# [What the exercise asks]
Taking the entries below, transcribe only the lines starting with the one with "mm/page_vma_mapped_walk: add missing" and going on through the one with "Screenshots", exactly as written, without the pictures.

# [Supplied material]
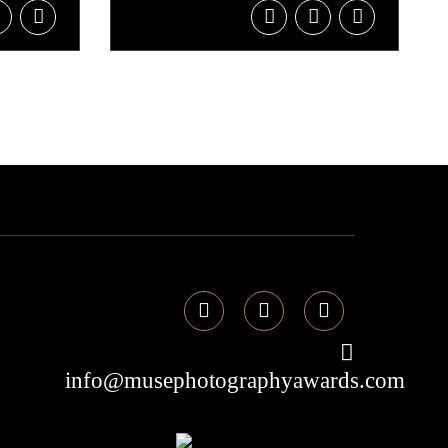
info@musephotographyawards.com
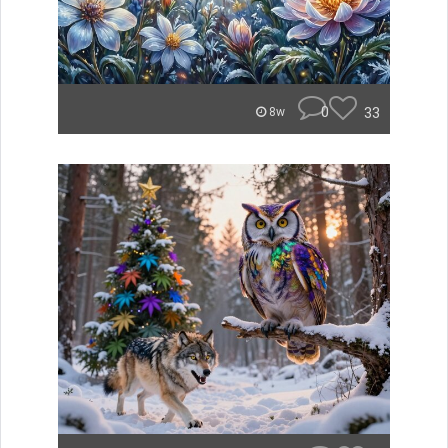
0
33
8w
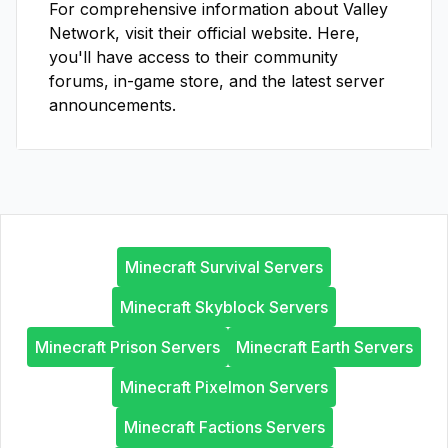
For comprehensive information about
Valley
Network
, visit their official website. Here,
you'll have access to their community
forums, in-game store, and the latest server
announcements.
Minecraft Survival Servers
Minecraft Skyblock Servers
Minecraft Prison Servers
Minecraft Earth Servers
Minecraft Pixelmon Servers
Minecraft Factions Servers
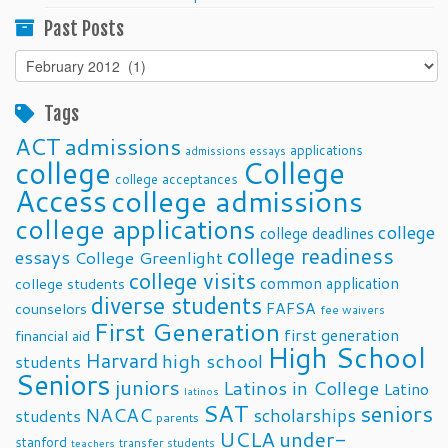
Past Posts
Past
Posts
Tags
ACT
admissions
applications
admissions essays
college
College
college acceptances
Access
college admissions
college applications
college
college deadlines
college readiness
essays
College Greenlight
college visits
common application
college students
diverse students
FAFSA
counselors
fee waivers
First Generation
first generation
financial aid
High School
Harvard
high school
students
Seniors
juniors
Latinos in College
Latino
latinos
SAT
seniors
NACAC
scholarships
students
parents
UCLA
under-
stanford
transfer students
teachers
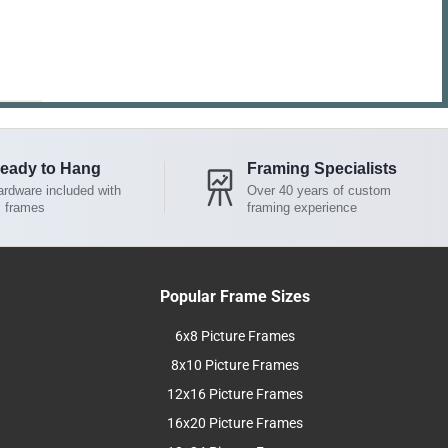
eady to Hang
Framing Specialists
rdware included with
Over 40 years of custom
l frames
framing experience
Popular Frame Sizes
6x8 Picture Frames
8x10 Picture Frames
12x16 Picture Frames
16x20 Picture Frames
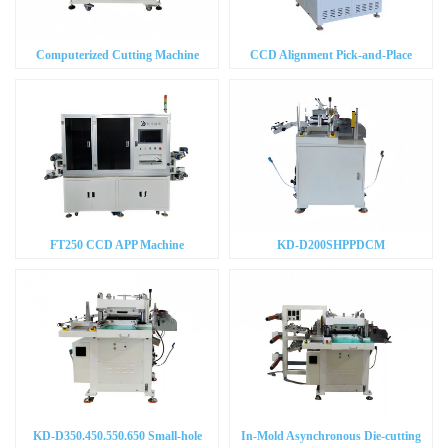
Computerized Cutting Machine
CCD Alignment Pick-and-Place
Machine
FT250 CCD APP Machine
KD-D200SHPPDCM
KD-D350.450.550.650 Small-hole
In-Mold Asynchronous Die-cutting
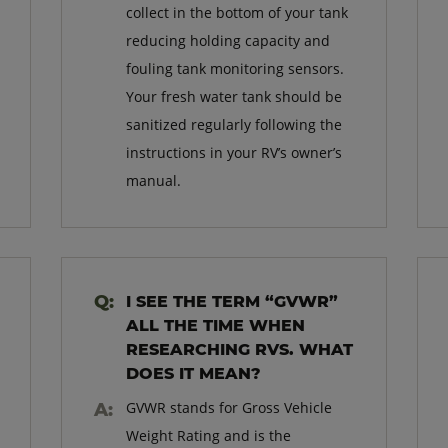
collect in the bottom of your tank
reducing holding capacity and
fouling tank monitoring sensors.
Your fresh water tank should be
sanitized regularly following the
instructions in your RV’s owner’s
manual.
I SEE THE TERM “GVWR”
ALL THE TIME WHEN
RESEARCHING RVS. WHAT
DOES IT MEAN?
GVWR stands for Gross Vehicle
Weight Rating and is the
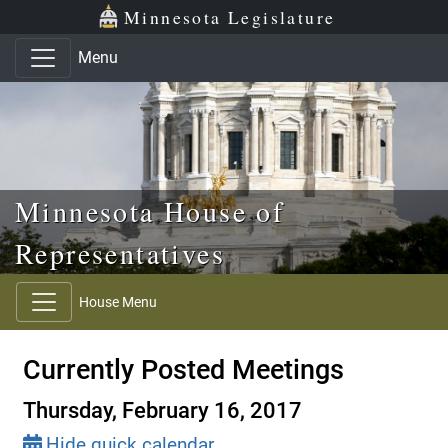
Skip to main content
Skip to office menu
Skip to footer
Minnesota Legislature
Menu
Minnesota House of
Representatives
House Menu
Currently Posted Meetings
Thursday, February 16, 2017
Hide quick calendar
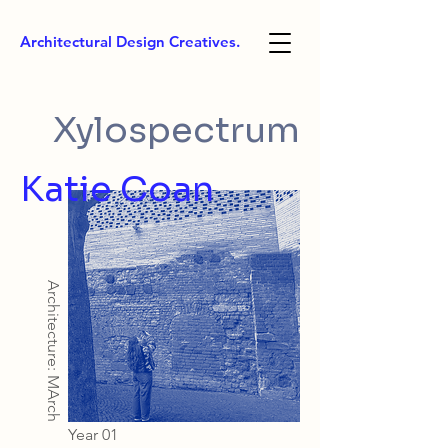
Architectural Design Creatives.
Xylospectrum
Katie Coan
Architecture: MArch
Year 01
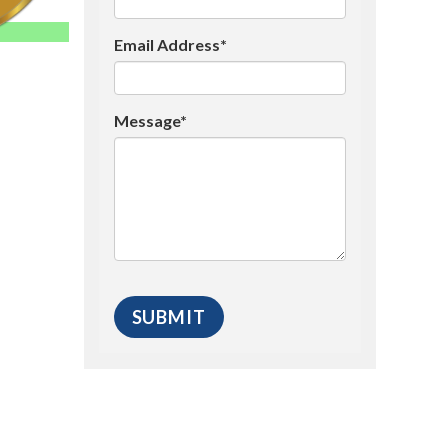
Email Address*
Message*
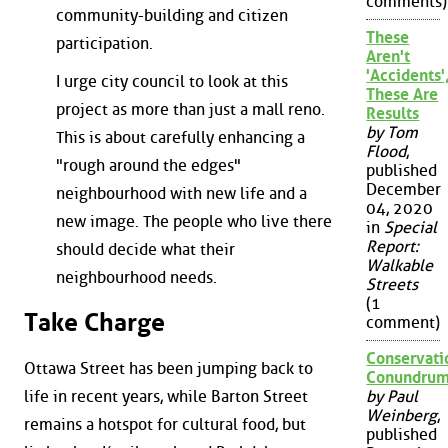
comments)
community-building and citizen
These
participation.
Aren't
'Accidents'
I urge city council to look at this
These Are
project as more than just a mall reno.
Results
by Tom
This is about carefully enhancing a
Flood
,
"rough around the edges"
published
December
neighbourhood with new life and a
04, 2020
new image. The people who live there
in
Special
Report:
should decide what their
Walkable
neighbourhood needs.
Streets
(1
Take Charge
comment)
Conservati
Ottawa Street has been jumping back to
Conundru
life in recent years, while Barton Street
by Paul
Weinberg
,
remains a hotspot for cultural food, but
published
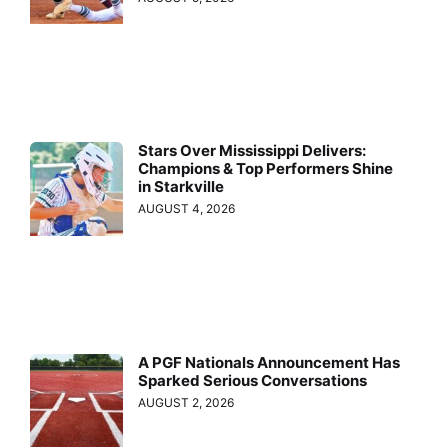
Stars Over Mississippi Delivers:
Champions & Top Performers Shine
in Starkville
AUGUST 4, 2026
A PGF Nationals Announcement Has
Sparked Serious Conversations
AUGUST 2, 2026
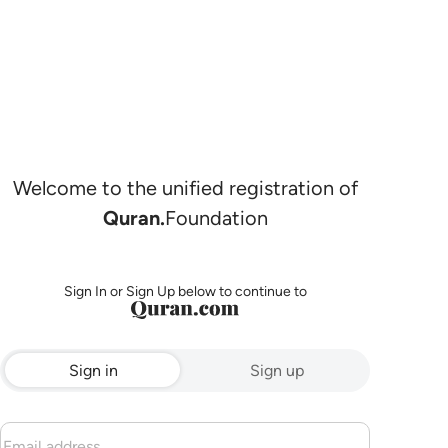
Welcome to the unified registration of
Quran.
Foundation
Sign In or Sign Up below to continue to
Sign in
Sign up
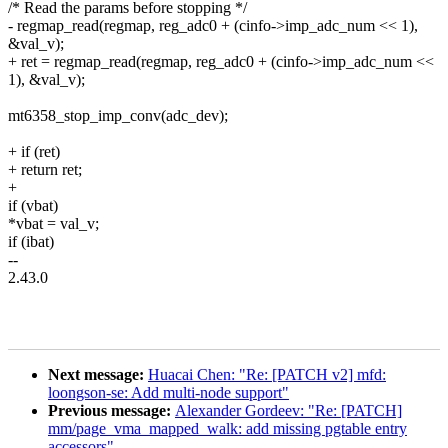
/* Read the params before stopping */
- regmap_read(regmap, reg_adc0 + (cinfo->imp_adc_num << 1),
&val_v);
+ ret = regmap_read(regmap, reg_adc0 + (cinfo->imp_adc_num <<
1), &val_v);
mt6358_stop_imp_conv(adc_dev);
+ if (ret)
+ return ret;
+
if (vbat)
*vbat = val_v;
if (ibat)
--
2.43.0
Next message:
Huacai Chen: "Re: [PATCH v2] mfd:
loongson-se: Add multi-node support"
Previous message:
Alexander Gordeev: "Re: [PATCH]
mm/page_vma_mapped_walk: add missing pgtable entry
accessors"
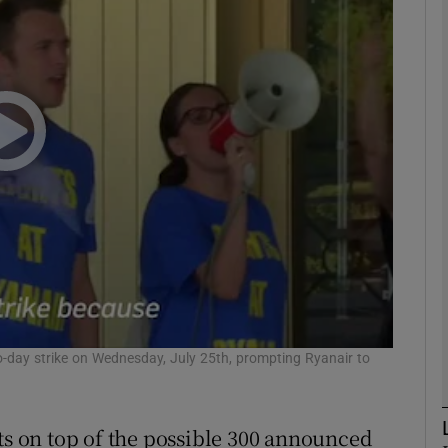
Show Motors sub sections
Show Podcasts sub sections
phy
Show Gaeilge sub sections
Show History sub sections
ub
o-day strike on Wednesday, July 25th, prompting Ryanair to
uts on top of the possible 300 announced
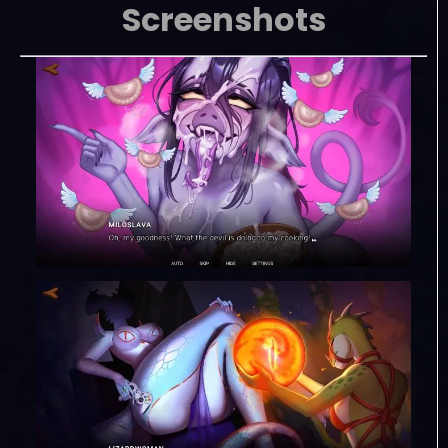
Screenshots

==

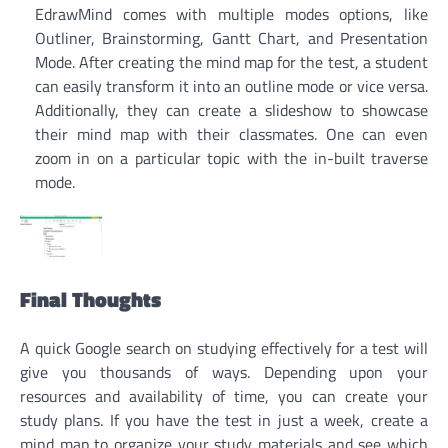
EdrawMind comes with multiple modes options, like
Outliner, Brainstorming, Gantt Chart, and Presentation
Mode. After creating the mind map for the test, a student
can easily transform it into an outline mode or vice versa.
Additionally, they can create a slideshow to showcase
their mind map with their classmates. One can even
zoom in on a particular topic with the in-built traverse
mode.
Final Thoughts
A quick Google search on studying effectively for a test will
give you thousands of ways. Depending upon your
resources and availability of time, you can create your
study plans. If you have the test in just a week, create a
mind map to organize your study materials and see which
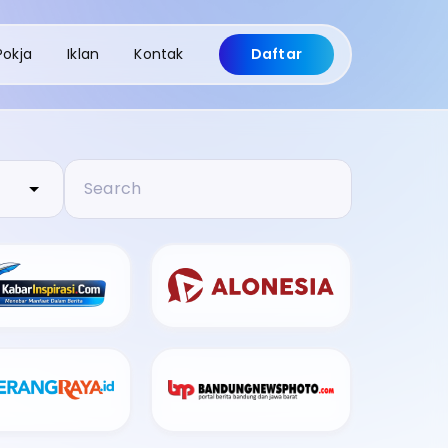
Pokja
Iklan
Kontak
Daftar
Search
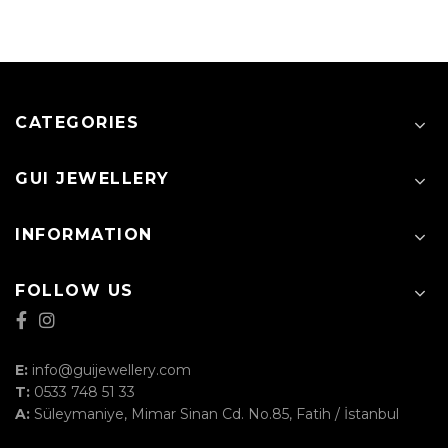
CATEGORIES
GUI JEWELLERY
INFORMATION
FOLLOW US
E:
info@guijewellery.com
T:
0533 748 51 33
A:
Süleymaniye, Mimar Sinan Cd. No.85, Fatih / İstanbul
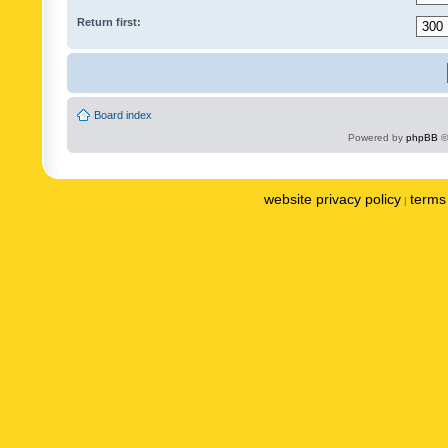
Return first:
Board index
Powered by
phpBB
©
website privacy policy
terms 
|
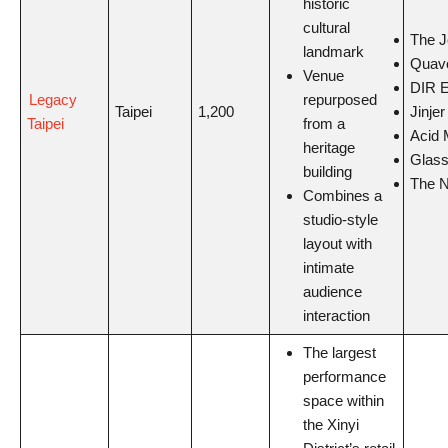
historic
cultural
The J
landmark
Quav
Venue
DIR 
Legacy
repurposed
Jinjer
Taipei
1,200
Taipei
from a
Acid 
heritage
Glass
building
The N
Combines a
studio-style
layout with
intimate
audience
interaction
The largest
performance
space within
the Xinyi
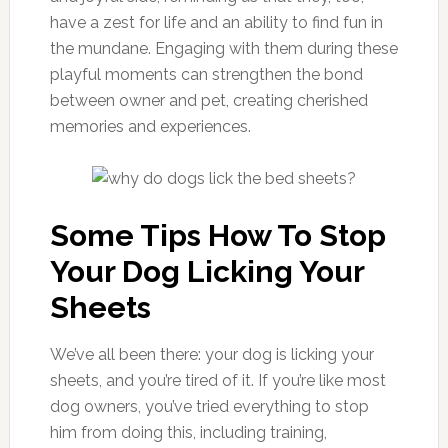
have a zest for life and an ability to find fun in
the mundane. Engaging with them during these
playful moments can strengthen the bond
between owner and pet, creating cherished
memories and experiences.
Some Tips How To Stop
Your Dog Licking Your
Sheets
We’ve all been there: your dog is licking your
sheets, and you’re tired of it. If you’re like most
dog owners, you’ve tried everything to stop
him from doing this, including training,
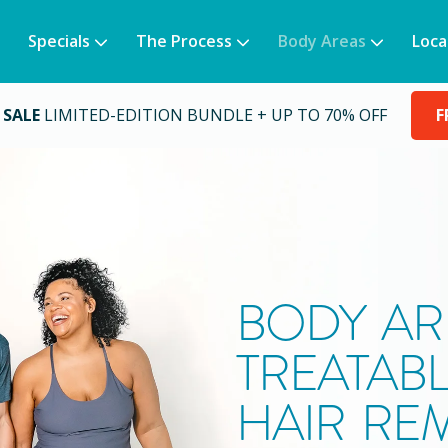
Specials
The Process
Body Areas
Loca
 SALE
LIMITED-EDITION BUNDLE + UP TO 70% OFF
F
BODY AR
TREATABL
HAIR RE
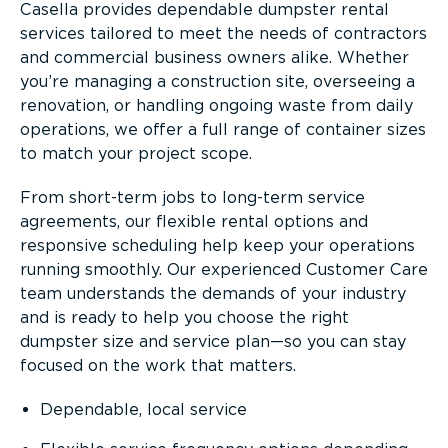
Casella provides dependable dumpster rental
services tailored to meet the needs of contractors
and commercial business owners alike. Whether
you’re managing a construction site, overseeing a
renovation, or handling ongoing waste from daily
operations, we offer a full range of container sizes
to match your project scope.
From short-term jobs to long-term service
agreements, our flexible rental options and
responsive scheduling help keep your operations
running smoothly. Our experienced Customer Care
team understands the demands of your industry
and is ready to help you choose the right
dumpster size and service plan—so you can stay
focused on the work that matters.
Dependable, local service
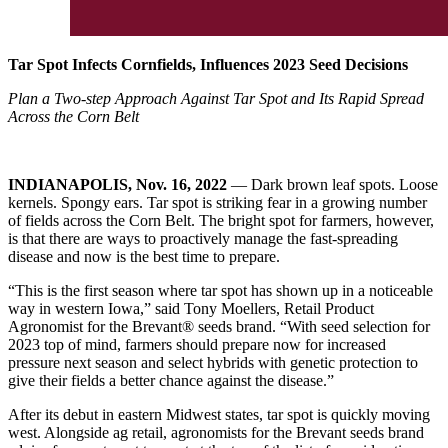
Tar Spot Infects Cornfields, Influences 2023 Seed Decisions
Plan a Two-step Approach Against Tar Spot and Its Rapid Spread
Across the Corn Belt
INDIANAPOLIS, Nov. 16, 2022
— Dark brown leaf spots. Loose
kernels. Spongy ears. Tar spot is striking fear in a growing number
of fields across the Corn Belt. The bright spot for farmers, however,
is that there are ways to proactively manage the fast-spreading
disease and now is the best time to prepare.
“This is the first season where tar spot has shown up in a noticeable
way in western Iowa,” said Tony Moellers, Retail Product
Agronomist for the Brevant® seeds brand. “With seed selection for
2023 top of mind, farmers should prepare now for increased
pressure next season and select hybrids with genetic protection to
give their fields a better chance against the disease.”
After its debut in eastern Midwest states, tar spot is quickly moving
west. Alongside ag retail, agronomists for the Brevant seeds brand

# [Response for this exercise]
mm/page_vma_mapped_walk: add missing pgtable entry
accessors"
Show Motors sub sections
Show Podcasts sub sections
phy
Show Gaeilge sub sections
Show History sub sections
ub
o-day strike on Wednesday, July 25th, prompting Ryanair to
uts on top of the possible 300 announced
Screenshots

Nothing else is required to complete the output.